Canada’s first emissions trading market, the Montreal Climate Exchange, opened for business this morning, becoming part of the $64 billion global carbon-credit market. The exchange is a joint venture between the Montréal Exchange (MX) and the Chicago Climate Exchange (CCX), and participating companies can buy and sell carbon credits depending on how much they pollute.
At a launch ceremony Luc Bertrand, President and CEO of the Montréal Exchange, called the exchange “the first regulated environmental market in Canada.” Canada certainly needs to take some kind of market-based action, because, as Bloomberg notes, Canada’s emissions actually rose the fastest out of the Group of Eight industrialized nations from 1990 to 2004.
Reuters says “early volume was light,” on the exchange, which is to be expected. But Bloomberg says that could also be because some Canadian companies “have little interest in the market because the government is allowing companies to meet their emissions targets by paying into a fund, and is subsidizing equipment to trap carbon dioxide underground.”

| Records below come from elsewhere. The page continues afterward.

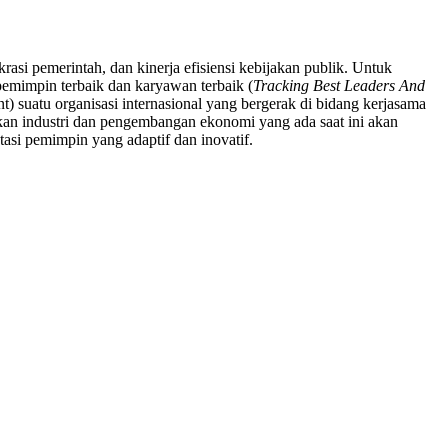
rasi pemerintah, dan kinerja efisiensi kebijakan publik. Untuk
 pemimpin terbaik dan karyawan terbaik (
Tracking Best Leaders And
) suatu organisasi internasional yang bergerak di bidang kerjasama
kan industri dan pengembangan ekonomi yang ada saat ini akan
tasi pemimpin yang adaptif dan inovatif.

Carbon markets have emerged in recent years, as governments worldwide are setting up regulations to put a cap on how much carbon companies can emit. The European Union has a mandatory carbon market, and in the U.S. the Chicago Climate Exchange involves companies that voluntarily join and pledge to reduce their greenhouse gas emissions by about one percent annually.
Carbon trading and markets certainly aren’t without skeptics: Last March, Newsweek ran a story entitled “?The Carbon Folly,”? that claimed current efforts have done little to reduce overall carbon emission, particularly in the EU, where some argue governments were too lax with setting caps. Earlier this month the UN’s Clean Development Mechanism (CDM), a system whereby developed nations can earn certified carbon offset credits (CERs) by funding clean energy projects in the developing world, came under fire from two separate reports. Both accused the CDM of not adequately verifying that their credits are indeed being awarded to programs that would have otherwise not happened, an issue known as “additionality.”